Last week I noticed a public relations term that I haven’t encountered before – Black PR, meaning the practice of paying journalists for coverage. Apparently this is a common practice in for example Russia and other nearby countries. PR Week recently wrote that the Ukrainian Association of Public Relations (UAPR) for the first time ever had made a resolution condemning a black PR campaign. The campaign in question was allegedly arranged by telecommunications company Altimo and designed to “smear Norwegian rival Telenor and the country of Norway”.
“Telenor has submitted planning documents from Altimo to the UAPR, which it claims show various journalists were paid off – $4,000 for a story, in one instance – and that Altimo had a clear and deliberate strategy to destroy the reputation of its rival. Altimo, owned by Russian company Alfa, has insisted the documents are false and, in turn, accused Telenor of waging a smear campaign against its company.”
The opposite of “black PR”, according to one comment in the article, is “Western-style communications”. But not all Western countries seem to be as “clean” as we wish to think. At least not if we should believe Toni Muzi Falconi, a Senior Counsel at an Italian management consultancy. He recently participated in the PR Formos 2007 (pdf) conference in Vilnius, Lithuania to discuss ethical and “black” PR practices and published his speech on his blog. It lists a number of cases from Italy that could be described as black PR.
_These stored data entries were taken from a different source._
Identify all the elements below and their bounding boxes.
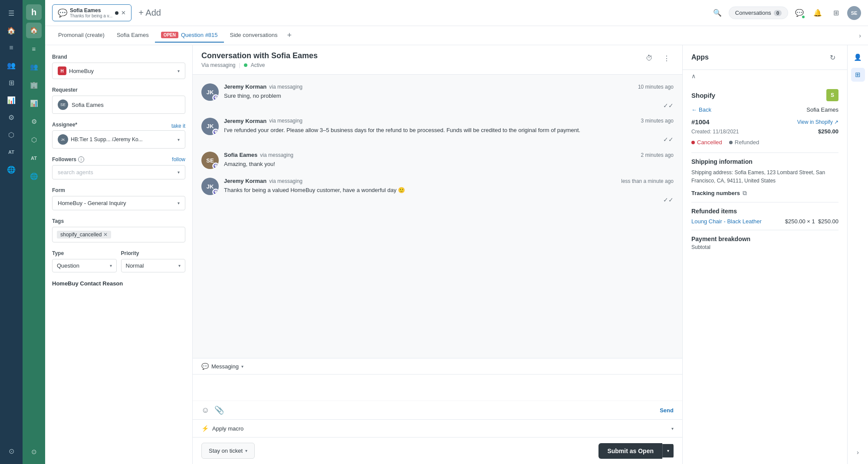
priority-select[interactable]: Normal ▾ <box>121 259 186 272</box>
shopify-section: Shopify S ← Back Sofia Eames <box>683 82 847 257</box>
divider-3 <box>691 230 838 230</box>
tab-side-conversations[interactable]: Side conversations <box>224 28 284 43</box>
sidebar-users-icon[interactable]: 👥 <box>26 59 42 75</box>
brand-label: Brand <box>52 54 185 60</box>
sidebar-globe-icon[interactable]: 🌐 <box>26 169 42 184</box>
tags-field: Tags shopify_cancelled ✕ <box>52 218 185 242</box>
search-button[interactable]: 🔍 <box>710 6 724 20</box>
submit-chevron-button[interactable]: ▾ <box>662 444 674 457</box>
conversations-button[interactable]: Conversations 0 <box>729 7 788 19</box>
status-icon-button[interactable]: 💬 <box>792 6 806 20</box>
subtotal-label: Subtotal <box>691 244 710 250</box>
submit-as-open-button[interactable]: Submit as Open <box>598 443 662 459</box>
nav-home-button[interactable]: 🏠 <box>3 23 19 38</box>
sidebar-zendesk-icon[interactable]: ⊙ <box>26 444 42 460</box>
close-tab-icon[interactable]: ✕ <box>121 10 126 16</box>
tab-sofia[interactable]: Sofia Eames <box>111 28 155 43</box>
back-button[interactable]: ← Back <box>691 106 711 113</box>
sidebar-list-icon[interactable]: ≡ <box>26 41 42 56</box>
requester-label: Requester <box>52 87 185 93</box>
requester-select[interactable]: SE Sofia Eames <box>52 96 185 114</box>
tab-protonmail[interactable]: Promonail (create) <box>52 28 111 43</box>
more-options-button[interactable]: ⋮ <box>660 51 674 65</box>
sidebar-building-icon[interactable]: 🏢 <box>26 77 42 93</box>
refresh-icon-button[interactable]: ↻ <box>826 51 838 63</box>
order-amount: $250.00 <box>818 128 838 135</box>
status-row: Cancelled Refunded <box>691 139 838 146</box>
tab-sofia-label: Sofia Eames <box>117 32 149 38</box>
followers-search[interactable]: search agents ▾ <box>52 165 185 179</box>
sidebar-chart-icon[interactable]: 📊 <box>26 96 42 111</box>
nav-settings-button[interactable]: ⚙ <box>3 109 19 125</box>
payment-title: Payment breakdown <box>691 235 838 242</box>
messages-area: JK 💬 Jeremy Korman via messaging 10 minu… <box>193 75 682 358</box>
assignee-field: Assignee* take it JK HB:Tier 1 Supp... /… <box>52 122 185 149</box>
message-text: Amazing, thank you! <box>224 160 674 169</box>
stay-on-ticket-button[interactable]: Stay on ticket ▾ <box>201 443 255 459</box>
collapse-section[interactable]: ∧ <box>683 70 847 82</box>
type-select[interactable]: Question ▾ <box>52 259 117 272</box>
tab-open-badge: OPEN <box>161 32 178 38</box>
nav-users-button[interactable]: 👥 <box>3 57 19 73</box>
brand-value: HomeBuy <box>69 68 94 74</box>
reply-input[interactable] <box>193 375 682 401</box>
emoji-icon[interactable]: ☺ <box>201 406 209 415</box>
nav-menu-button[interactable]: ☰ <box>3 5 19 21</box>
bottom-actions: Stay on ticket ▾ Submit as Open ▾ <box>193 437 682 464</box>
user-avatar[interactable]: SE <box>847 6 861 20</box>
tag-remove-icon[interactable]: ✕ <box>103 232 108 238</box>
tags-label: Tags <box>52 218 185 224</box>
nav-globe-button[interactable]: 🌐 <box>3 162 19 177</box>
assignee-select[interactable]: JK HB:Tier 1 Supp... /Jeremy Ko... ▾ <box>52 130 185 149</box>
nav-support-button[interactable]: ⊙ <box>3 443 19 459</box>
sidebar-at-icon[interactable]: AT <box>26 150 42 166</box>
take-it-link[interactable]: take it <box>171 123 185 129</box>
via-messaging-label: Via messaging <box>201 62 236 68</box>
refund-item-name[interactable]: Loung Chair - Black Leather <box>691 218 762 225</box>
add-tab-button[interactable]: + Add <box>135 6 164 20</box>
type-priority-row: Type Question ▾ Priority Normal ▾ <box>52 250 185 272</box>
message-item: JK 💬 Jeremy Korman via messaging 3 minut… <box>201 118 674 143</box>
assignee-value: HB:Tier 1 Supp... /Jeremy Ko... <box>71 136 143 143</box>
form-select[interactable]: HomeBuy - General Inquiry ▾ <box>52 196 185 210</box>
copy-tracking-icon[interactable]: ⧉ <box>743 189 747 197</box>
tags-input[interactable]: shopify_cancelled ✕ <box>52 227 185 242</box>
apps-list-icon-button[interactable]: ⊞ <box>851 68 865 82</box>
grid-icon-button[interactable]: ⊞ <box>829 6 843 20</box>
nav-box-button[interactable]: ⬡ <box>3 127 19 143</box>
nav-lists-button[interactable]: ≡ <box>3 40 19 56</box>
active-chat-tab[interactable]: 💬 Sofia Eames Thanks for being a v... ✕ <box>52 4 132 21</box>
active-tab-dot <box>115 11 118 15</box>
message-time: 2 minutes ago <box>641 152 674 158</box>
collapse-chevron-icon[interactable]: ∧ <box>691 73 696 80</box>
nav-chart-button[interactable]: 📊 <box>3 92 19 108</box>
history-icon-button[interactable]: ⏱ <box>642 51 656 65</box>
expand-icon-button[interactable]: › <box>851 445 865 459</box>
follow-link[interactable]: follow <box>172 156 185 162</box>
sidebar-box-icon[interactable]: ⬡ <box>26 132 42 148</box>
view-in-shopify-link[interactable]: View in Shopify ↗ <box>797 119 838 125</box>
active-status-dot <box>244 63 247 67</box>
homebuy-contact-field: HomeBuy Contact Reason <box>52 280 185 292</box>
bell-icon-button[interactable]: 🔔 <box>811 6 825 20</box>
messaging-mode-bar[interactable]: 💬 Messaging ▾ <box>193 358 682 375</box>
add-new-tab-button[interactable]: + <box>283 31 295 40</box>
message-via: via messaging <box>269 118 302 124</box>
user-profile-icon-button[interactable]: 👤 <box>851 50 865 64</box>
messaging-mode-label: Messaging <box>211 363 239 370</box>
macro-bar[interactable]: ⚡ Apply macro ▾ <box>193 419 682 437</box>
tracking-row: Tracking numbers ⧉ <box>691 189 838 197</box>
tabs-expand-icon[interactable]: › <box>859 32 861 39</box>
tab-question[interactable]: OPEN Question #815 <box>155 28 224 43</box>
message-item: SE 💬 Sofia Eames via messaging 2 minutes… <box>201 152 674 169</box>
attach-icon[interactable]: 📎 <box>214 405 224 415</box>
sidebar-settings-icon[interactable]: ⚙ <box>26 114 42 129</box>
nav-grid-button[interactable]: ⊞ <box>3 75 19 90</box>
brand-select[interactable]: H HomeBuy ▾ <box>52 63 185 79</box>
sidebar-home-icon[interactable]: 🏠 <box>26 23 42 38</box>
nav-at-button[interactable]: AT <box>3 144 19 160</box>
refunded-items-title: Refunded items <box>691 208 838 215</box>
send-button[interactable]: Send <box>660 407 674 414</box>
left-sidebar: h 🏠 ≡ 👥 🏢 📊 ⚙ ⬡ AT 🌐 ⊙ <box>23 0 45 464</box>
back-label: Back <box>699 106 711 113</box>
After the conference he blogged about some of the other findings.
An April 07 study of the business community in Lithuania about the role of black pr revealed that:
– 35% believe that all public relations agencies indulge in those practices and specifically 50% say that those practices are mostly used to gain direct advantages for their clients, while 47% say that they are used to smear their clients competitors.
– A good 33% of the sample say that they have been themselves victims of black pr and the same number believe that in Lithuania the practice is more widespread than elsewhere.
– Some optimism in the 32% who say the phenomena in decreasing while 28% insist that it is instead increasing.
– Finally 47% believe black pr is not a crime, 40% indicate that it is less serious than bribing a public official while 10% say it is the same.
Inga Latkovska, from Latvia, was quoted saying “that in her country it was easy to bribe the media”.
Yaryna Klyuchkovska, from Ukraine, estimated that “some 50% of the pr spent goes in those practices, without even considering political pr where it certainly much higher”.
Thorsten Lutzler of the DPRG, the German public relations association, said that black PR is also conducted in Western Europe and “that 54% of the German public believes that pr is propaganda”. He also stated that the DPRG had a new policy to go out in public and denounce every bad practice.